◆ **DESCRIPTION OF THE TASK**: Retype the lines from the first one in the records down to the line containing "INMIGRACIÓN", counting both, and leave out any pictures.

[Records drawn from a dataset]
----------
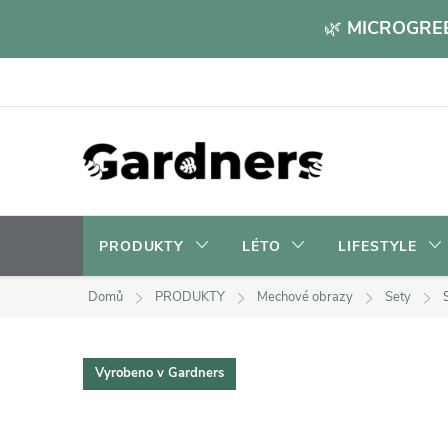
Přejít
🌿
MICROGREE
na
obsah
PRODUKTY
LÉTO
LIFESTYLE
Domů
PRODUKTY
Mechové obrazy
Sety
Vyrobeno v Gardners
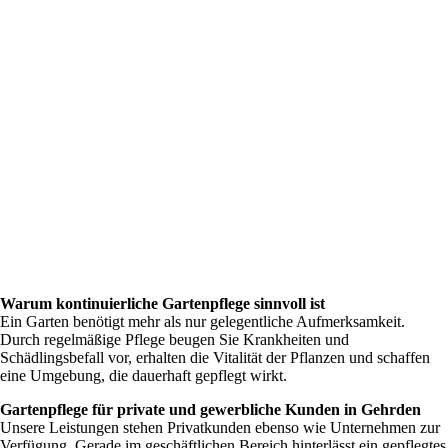
Warum kontinuierliche Gartenpflege sinnvoll ist
Ein Garten benötigt mehr als nur gelegentliche Aufmerksamkeit.
Durch regelmäßige Pflege beugen Sie Krankheiten und
Schädlingsbefall vor, erhalten die Vitalität der Pflanzen und schaffen
eine Umgebung, die dauerhaft gepflegt wirkt.
Gartenpflege für private und gewerbliche Kunden in Gehrden
Unsere Leistungen stehen Privatkunden ebenso wie Unternehmen zur
Verfügung. Gerade im geschäftlichen Bereich hinterlässt ein gepflegtes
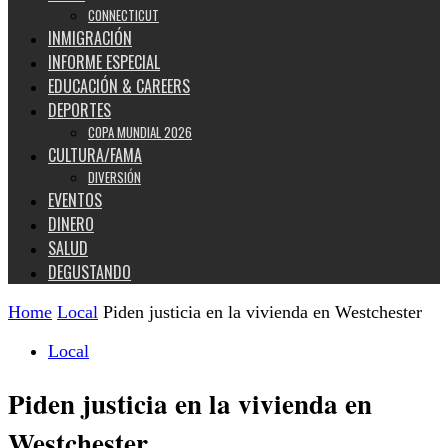
CONNECTICUT
INMIGRACIÓN
INFORME ESPECIAL
EDUCACIÓN & CAREERS
DEPORTES
COPA MUNDIAL 2026
CULTURA/FAMA
DIVERSIÓN
EVENTOS
DINERO
SALUD
DEGUSTANDO
Home
Local
Piden justicia en la vivienda en Westchester
Local
Piden justicia en la vivienda en
Westchester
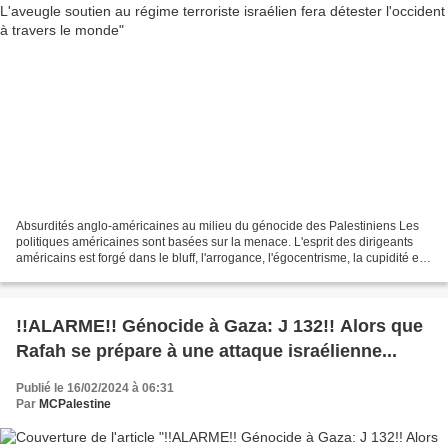
Absurdités anglo-américaines au milieu du génocide des Palestiniens Les
politiques américaines sont basées sur la menace. L'esprit des dirigeants
américains est forgé dans le bluff, l'arrogance, l'égocentrisme, la cupidité et
l'insolence. Leurs guerres...
!!ALARME!! Génocide à Gaza: J 132!! Alors que
Rafah se prépare à une attaque israélienne...
Publié le 16/02/2024 à 06:31
Par
MCPalestine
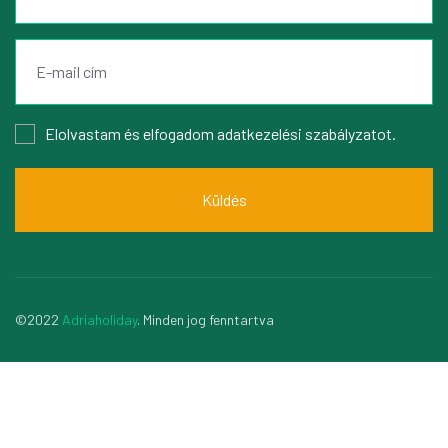
Elolvastam és elfogadom
adatkezelési szabályzatot
.
Küldés
©2022
Adriaholiday
. Minden jog fenntartva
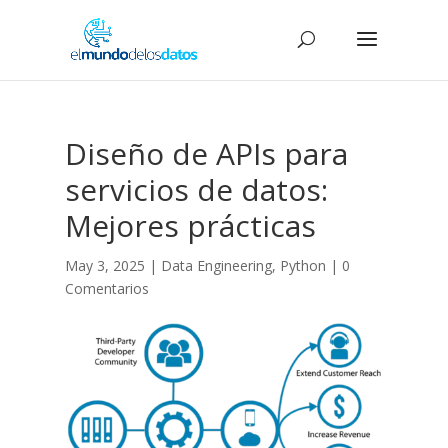
Diseño de APIs para
servicios de datos:
Mejores prácticas
May 3, 2025
|
Data Engineering
,
Python
|
0
Comentarios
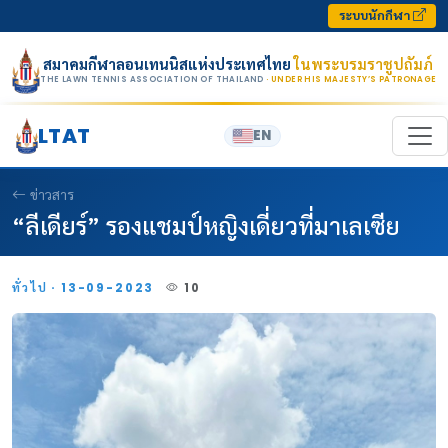
Skip to content
ระบบนักกีฬา
สมาคมกีฬาลอนเทนนิสแห่งประเทศไทย
ในพระบรมราชูปถัมภ์
THE LAWN TENNIS ASSOCIATION OF THAILAND
· UNDER HIS MAJESTY’S PATRONAGE
LTAT
EN
ข่าวสาร
“ลีเดียร์” รองแชมป์หญิงเดี่ยวที่มาเลเซีย
ทั่วไป · 13-09-2023
10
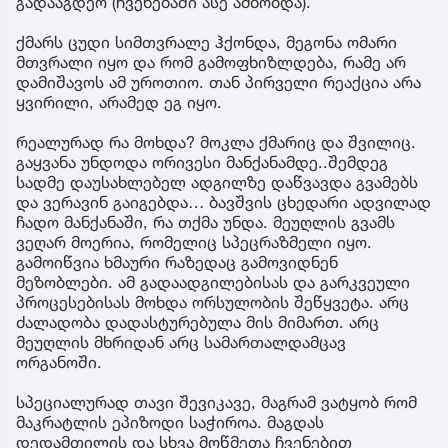
გადააგდეო (ჩვენებაში ასე ამბობდა).
ქმარს ცუდი სიმთვრალე ჰქონდა, მეგონა ომარი
მთვრალი იყო და რომ გამოფხიზლდება, რამე არ
დამიშავოს ამ უროთიო. თან პირველი რეაქცია არა
ყვირილი, არამედ ეგ იყო.
რეალურად რა მოხდა? მოკლა ქმარიც და შვილიც.
გაყვანა უნდოდა ორივესი მანქანამდე..შემდეგ
სადმე დაუსახლებელ ადგილზე დაწვავდა გვამებს
და ვერავინ გაიგებდა… ბავშვის ცხედარი ადვილად
ჩადო მანქანაში, რა თქმა უნდა. მეუღლის გვამს
ვეღარ მოერია, რომელიც სპეცრაზმელი იყო.
გამოიწვია ხმაური რაზედაც გამოვიდნენ
მეზობლები. ამ გადაადგილებისას და გარკვეული
პროცესებისას მოხდა ორსულობის შეწყვეტა. არც
ძალადობა დადასტურებულა მის მიმართ. არც
მეუღლის მხრიდან არც სამართალდამცავ
ორგანოში.
სპეციალურად თავი შევიკავე, მაგრამ ვატყობ რომ
მაკრატლის ეპიზოდი საჭიროა. მაგდას
დედამთილის და სხვა მოწმეთა ჩვენებით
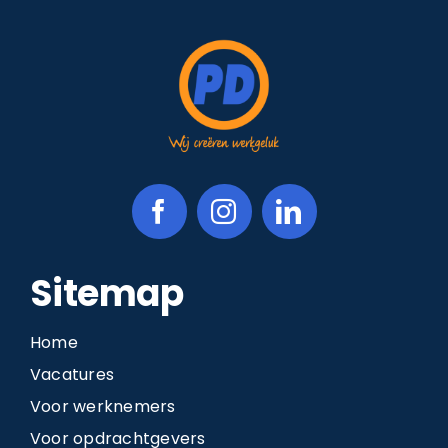
Sitemap
Home
Vacatures
Voor werknemers
Voor opdrachtgevers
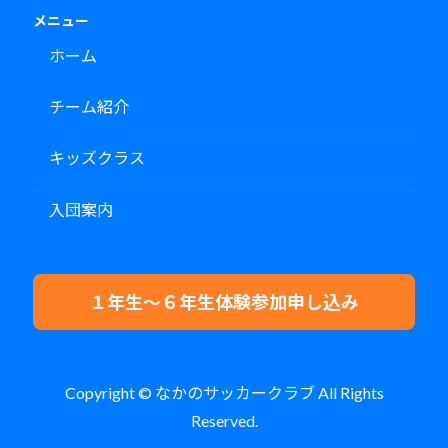
メニュー
ホーム
チーム紹介
キッズクラス
入団案内
１年生～６年生体験参加申し込み
Copyright © なかのサッカークラブ All Rights
Reserved.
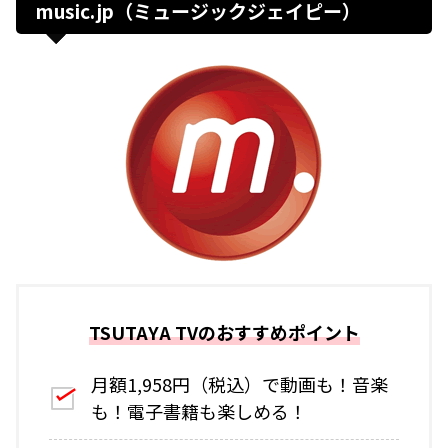
music.jp（ミュージックジェイピー）
TSUTAYA TVのおすすめポイント
月額1,958円（税込）で動画も！音楽
も！電子書籍も楽しめる！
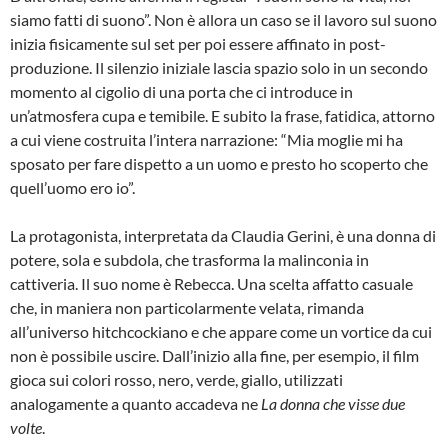
siamo fatti di suono”. Non è allora un caso se il lavoro sul suono
inizia fisicamente sul set per poi essere affinato in post-
produzione. Il silenzio iniziale lascia spazio solo in un secondo
momento al cigolio di una porta che ci introduce in
un’atmosfera cupa e temibile. E subito la frase, fatidica, attorno
a cui viene costruita l’intera narrazione: “Mia moglie mi ha
sposato per fare dispetto a un uomo e presto ho scoperto che
quell’uomo ero io”.
La protagonista, interpretata da Claudia Gerini, è una donna di
potere, sola e subdola, che trasforma la malinconia in
cattiveria. Il suo nome è Rebecca. Una scelta affatto casuale
che, in maniera non particolarmente velata, rimanda
all’universo hitchcockiano e che appare come un vortice da cui
non è possibile uscire. Dall’inizio alla fine, per esempio, il film
gioca sui colori rosso, nero, verde, giallo, utilizzati
analogamente a quanto accadeva ne
La donna che visse due
volte
.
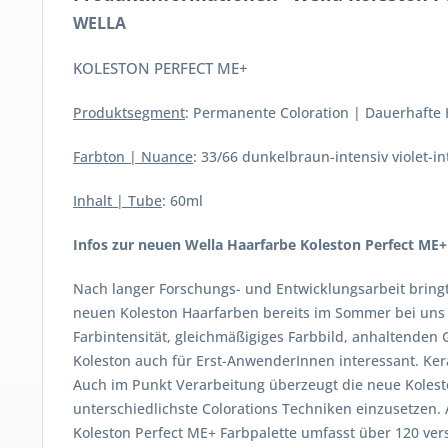
WELLA
KOLESTON PERFECT ME+
Produktsegment
: Permanente Coloration | Dauerhafte
Farbton | Nuance
: 33/66 dunkelbraun-intensiv violet-in
Inhalt | Tube
: 60ml
Infos zur neuen Wella Haarfarbe Koleston Perfect ME+
Nach langer Forschungs- und Entwicklungsarbeit bringt
neuen Koleston Haarfarben bereits im Sommer bei uns i
Farbintensität, gleichmäßigiges Farbbild, anhaltenden
Koleston auch für Erst-AnwenderInnen interessant. Ke
Auch im Punkt Verarbeitung überzeugt die neue Kolesto
unterschiedlichste Colorations Techniken einzusetzen. 
Koleston Perfect ME+ Farbpalette umfasst über 120 ver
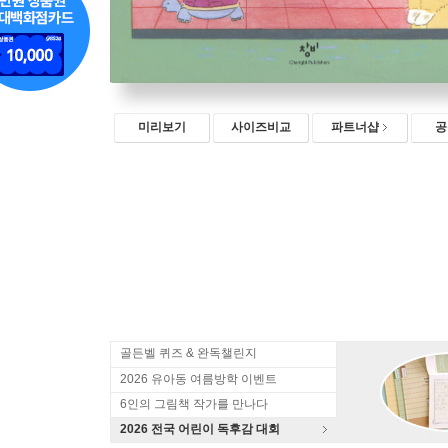
미리보기
사이즈비교
파트너샵
공
골든벨 퀴즈 & 완독챌린지
2026 유아동 여름방학 이벤트
6인의 그림책 작가를 만나다
2026 전국 어린이 독후감 대회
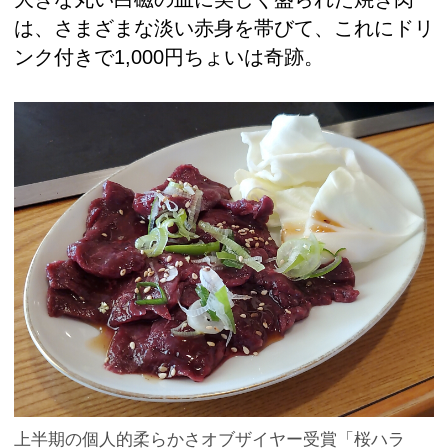
は、さまざまな淡い赤身を帯びて、これにドリ
ンク付きで1,000円ちょいは奇跡。
上半期の個人的柔らかさオブザイヤー受賞「桜ハラ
----------
◆ **THE ANSWER**:
Přejít
🌿
MICROGREE
na
obsah
PRODUKTY
LÉTO
LIFESTYLE
Domů
PRODUKTY
Mechové obrazy
Sety
Vyrobeno v Gardners
Warum kontinuierliche Gartenpflege sinnvoll ist
Ein Garten benötigt mehr als nur gelegentliche Aufmerksamkeit.
Durch regelmäßige Pflege beugen Sie Krankheiten und
Schädlingsbefall vor, erhalten die Vitalität der Pflanzen und schaffen
eine Umgebung, die dauerhaft gepflegt wirkt.
Gartenpflege für private und gewerbliche Kunden in Gehrden
Unsere Leistungen stehen Privatkunden ebenso wie Unternehmen zur
Verfügung. Gerade im geschäftlichen Bereich hinterlässt ein gepflegtes
CONNECTICUT
INMIGRACIÓN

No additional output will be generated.